Saved data entries:

----

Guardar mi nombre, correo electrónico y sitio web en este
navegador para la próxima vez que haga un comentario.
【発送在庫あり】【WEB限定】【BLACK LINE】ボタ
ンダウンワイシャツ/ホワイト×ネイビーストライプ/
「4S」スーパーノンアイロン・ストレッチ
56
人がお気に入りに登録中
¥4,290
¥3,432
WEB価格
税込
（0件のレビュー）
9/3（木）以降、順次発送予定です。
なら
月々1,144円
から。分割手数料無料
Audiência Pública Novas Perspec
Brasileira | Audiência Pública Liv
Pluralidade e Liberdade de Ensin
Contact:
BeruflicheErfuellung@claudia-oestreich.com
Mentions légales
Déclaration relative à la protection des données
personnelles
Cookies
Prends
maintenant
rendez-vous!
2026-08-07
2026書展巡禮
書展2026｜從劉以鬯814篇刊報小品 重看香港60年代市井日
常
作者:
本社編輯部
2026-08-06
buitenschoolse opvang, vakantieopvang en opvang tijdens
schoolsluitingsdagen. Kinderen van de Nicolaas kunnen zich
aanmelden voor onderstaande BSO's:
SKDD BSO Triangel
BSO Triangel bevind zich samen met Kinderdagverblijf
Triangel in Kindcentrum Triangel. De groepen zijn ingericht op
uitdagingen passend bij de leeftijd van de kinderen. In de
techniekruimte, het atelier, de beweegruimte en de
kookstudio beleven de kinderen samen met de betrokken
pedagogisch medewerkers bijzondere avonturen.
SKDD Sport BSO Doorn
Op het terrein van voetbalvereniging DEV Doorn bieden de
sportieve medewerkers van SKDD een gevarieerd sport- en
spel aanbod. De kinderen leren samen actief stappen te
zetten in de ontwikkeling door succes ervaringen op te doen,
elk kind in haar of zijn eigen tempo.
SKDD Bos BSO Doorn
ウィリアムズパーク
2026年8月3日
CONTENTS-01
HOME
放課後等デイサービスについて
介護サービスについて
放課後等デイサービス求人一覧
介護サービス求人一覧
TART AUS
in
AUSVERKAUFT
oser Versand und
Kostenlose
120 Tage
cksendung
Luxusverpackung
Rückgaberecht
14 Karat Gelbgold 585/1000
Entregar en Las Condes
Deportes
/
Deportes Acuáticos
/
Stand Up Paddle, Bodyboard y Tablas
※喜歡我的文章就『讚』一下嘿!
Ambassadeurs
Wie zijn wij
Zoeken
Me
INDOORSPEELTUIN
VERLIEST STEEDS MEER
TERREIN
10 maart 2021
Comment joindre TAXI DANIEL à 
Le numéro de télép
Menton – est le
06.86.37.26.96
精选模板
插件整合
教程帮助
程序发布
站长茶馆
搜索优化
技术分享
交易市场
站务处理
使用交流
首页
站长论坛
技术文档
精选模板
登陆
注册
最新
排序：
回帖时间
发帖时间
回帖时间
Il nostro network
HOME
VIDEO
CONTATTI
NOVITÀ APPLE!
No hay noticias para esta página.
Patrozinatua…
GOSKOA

----

◆ **Work to be completed**
Among the entries above, tally each line with the string "zich" and state that figure only.

◆ **Solution to this task**
2